I was working with speech recognition software and found a way to have the speech recognizer listen indefinitely such that there is a smoother user experience. I have a kickout command that should end the program if the word terminate is ever said. The code is shown below...
import speech_recognition as sr
import sys
def callback(recognizer, audio): # this is called from the background thread
try:
print("You said " + recognizer.recognize_google(audio))
if(text == 'Terminate' or text == 'terminate'):
sys.exit()
except:
pass
r = sr.Recognizer()
r.listen_in_background(sr.Microphone(), callback)
import time
while True: time.sleep(0.1)
I have tried setting all the threads to daemon and have tried using Os.exit(). Please let me know if there is any other things I should try.
Disclaimer: this is untested. I don't have this package installed.
However, just by reading the source code at https://github.com/Uberi/speech_recognition/blob/master/speech_recognition/__init__.py I discovered this:
The call listen_in_background
returns a reference to the stopper()
function, which terminates the listening thread in an acceptably nice way.
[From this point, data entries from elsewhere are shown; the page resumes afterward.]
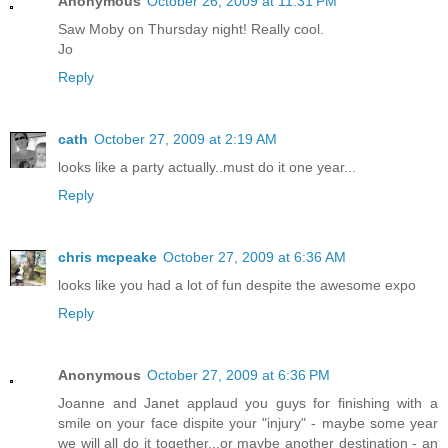
Anonymous
October 26, 2009 at 11:31 PM
Saw Moby on Thursday night! Really cool.
Jo
Reply
cath
October 27, 2009 at 2:19 AM
looks like a party actually..must do it one year...
Reply
chris mcpeake
October 27, 2009 at 6:36 AM
looks like you had a lot of fun despite the awesome expo
Reply
Anonymous
October 27, 2009 at 6:36 PM
Joanne and Janet applaud you guys for finishing with a
smile on your face dispite your "injury" - maybe some year
we will all do it together...or maybe another destination - an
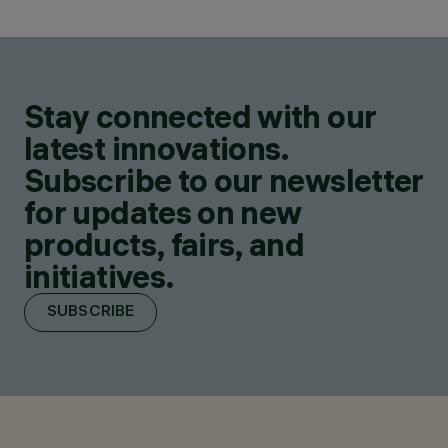
Stay connected with our
latest innovations.
Subscribe to our newsletter
for updates on new
products, fairs, and
initiatives.
SUBSCRIBE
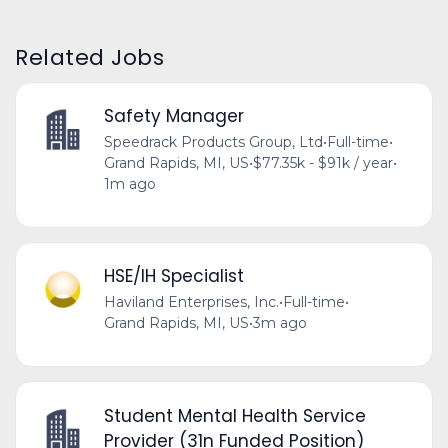
Related Jobs
Safety Manager
Speedrack Products Group, Ltd
•
Full-time
•
Grand Rapids, MI, US
•
$77.35k - $91k / year
•
1m ago
HSE/IH Specialist
Haviland Enterprises, Inc.
•
Full-time
•
Grand Rapids, MI, US
•
3m ago
Student Mental Health Service
Provider (31n Funded Position)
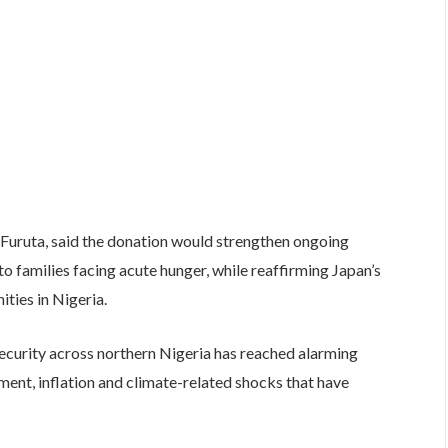
Furuta, said the donation would strengthen ongoing
o families facing acute hunger, while reaffirming Japan’s
ies in Nigeria.
ecurity across northern Nigeria has reached alarming
cement, inflation and climate-related shocks that have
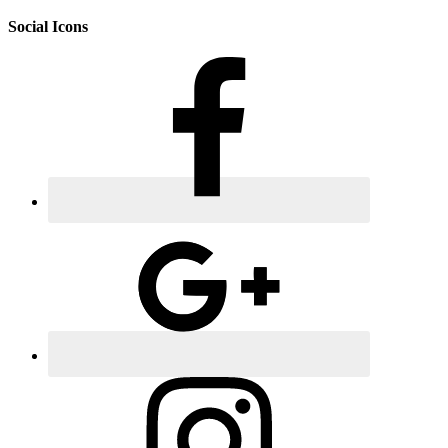
Social Icons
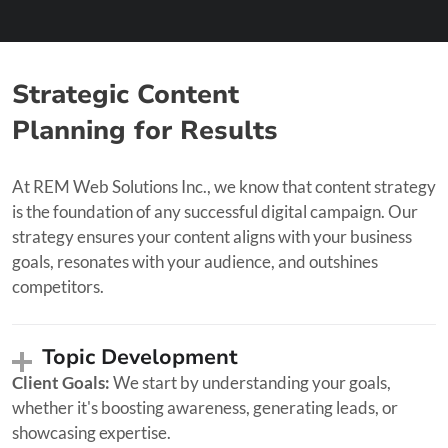
Strategic Content
Planning for Results
At REM Web Solutions Inc., we know that content strategy
is the foundation of any successful digital campaign. Our
strategy ensures your content aligns with your business
goals, resonates with your audience, and outshines
competitors.
Topic Development
Client Goals:
We start by understanding your goals,
whether it's boosting awareness, generating leads, or
showcasing expertise.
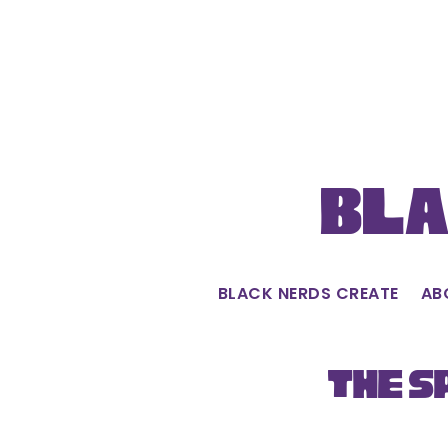
Skip
to
content
Bla
BLACK NERDS CREATE
AB
The S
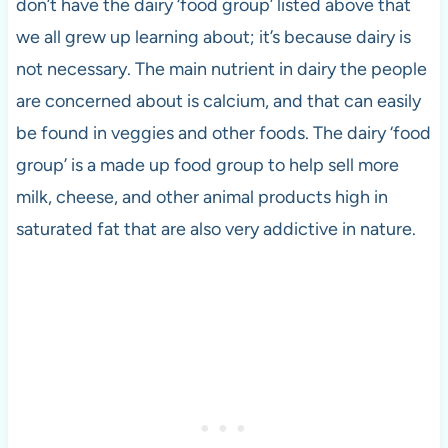
don’t have the dairy ‘food group’ listed above that
we all grew up learning about; it’s because dairy is
not necessary. The main nutrient in dairy the people
are concerned about is calcium, and that can easily
be found in veggies and other foods. The dairy ‘food
group’ is a made up food group to help sell more
milk, cheese, and other animal products high in
saturated fat that are also very addictive in nature.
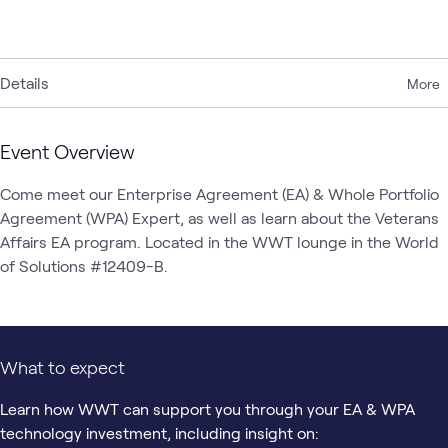
Details
More
Event Overview
Come meet our Enterprise Agreement (EA) & Whole Portfolio 
Agreement (WPA) Expert, as well as learn about the Veterans 
Affairs EA program. Located in the WWT lounge in the World 
of Solutions #12409-B. 
What to expect
Learn how WWT can support you through your EA & WPA
technology investment, including insight on:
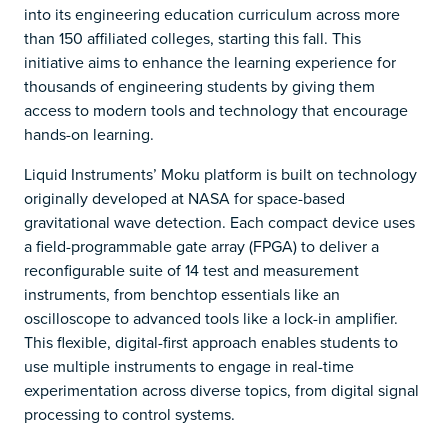
into its engineering education curriculum across more
than 150 affiliated colleges, starting this fall. This
initiative aims to enhance the learning experience for
thousands of engineering students by giving them
access to modern tools and technology that encourage
hands-on learning.
Liquid Instruments’ Moku platform is built on technology
originally developed at NASA for space-based
gravitational wave detection. Each compact device uses
a field-programmable gate array (FPGA) to deliver a
reconfigurable suite of 14 test and measurement
instruments, from benchtop essentials like an
oscilloscope to advanced tools like a lock-in amplifier.
This flexible, digital-first approach enables students to
use multiple instruments to engage in real-time
experimentation across diverse topics, from digital signal
processing to control systems.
In order to leverage this, try the following:
import time
import speech_recognition as sr
import sys
stop_it = False
def callback(recognizer, audio): # this is called from the background thread
global stop_it
try:
print("You said " + recognizer.recognize_google(audio))
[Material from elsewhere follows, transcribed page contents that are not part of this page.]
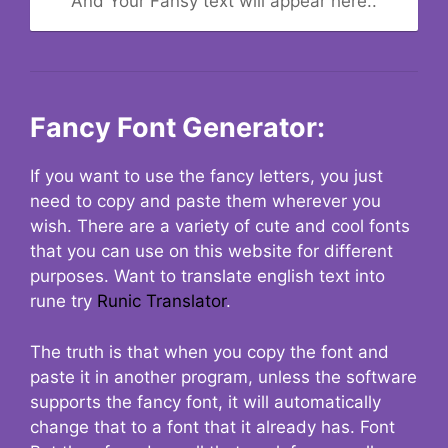
And Your Fansy text will appear here..
Fancy Font Generator:
If you want to use the fancy letters, you just
need to copy and paste them wherever you
wish. There are a variety of cute and cool fonts
that you can use on this website for different
purposes. Want to translate english text into
rune try
Runic Translator
.
The truth is that when you copy the font and
paste it in another program, unless the software
supports the fancy font, it will automatically
change that to a font that it already has. Font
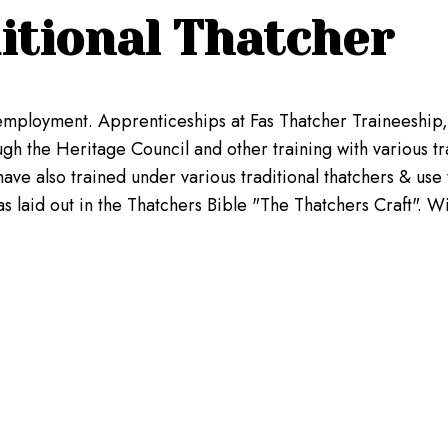
itional Thatcher
lf employment. Apprenticeships at Fas Thatcher Traineeshi
h the Heritage Council and other training with various trad
ave also trained under various traditional thatchers & use 
 laid out in the Thatchers Bible "The Thatchers Craft". Wit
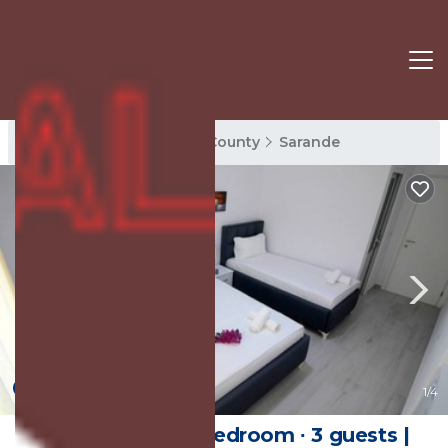
Sarande Rentals
Vlore County
Sarande
New
1
/4
35 m² House ∙ 1 bedroom ∙ 3 guests |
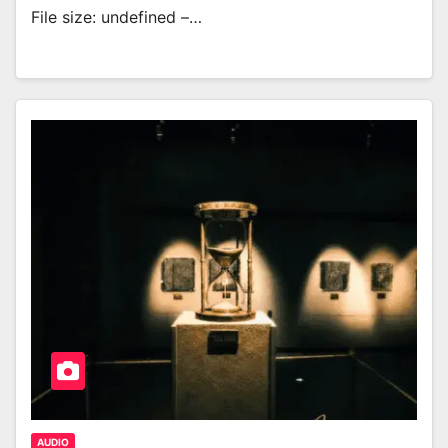
File size: undefined –…
AUDIO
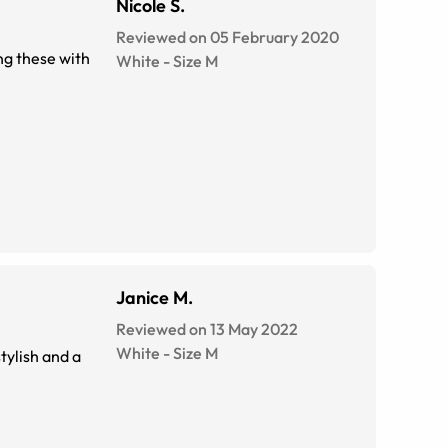
Nicole S.
Reviewed on 05 February 2020
ing these with
White
-
Size
M
Janice M.
Reviewed on 13 May 2022
White
-
Size
M
tylish and a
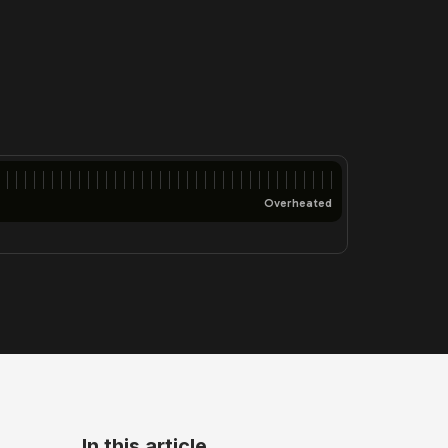
Overheated
In this article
if text.lower() == 'terminate':
stop_it = True
except:
pass
r = sr.Recognizer()
just_try_and_stop_me = r.listen_in_background(sr.Microphone(), callback)
while True:
if stop_it:
just_try_and_stop_me(wait_for_stop=True)
break
time.sleep(0.1)
NB: Globals are kinda hackish, so for your next challenge, try to encapsulate all this in a proper class. But for now, this should be pretty good for starters. Also, there is no need for parentheses around your condition (this isn't C). Also, .lower()
method on a string will return the lowercase version for simpler case-insensitive comparisons.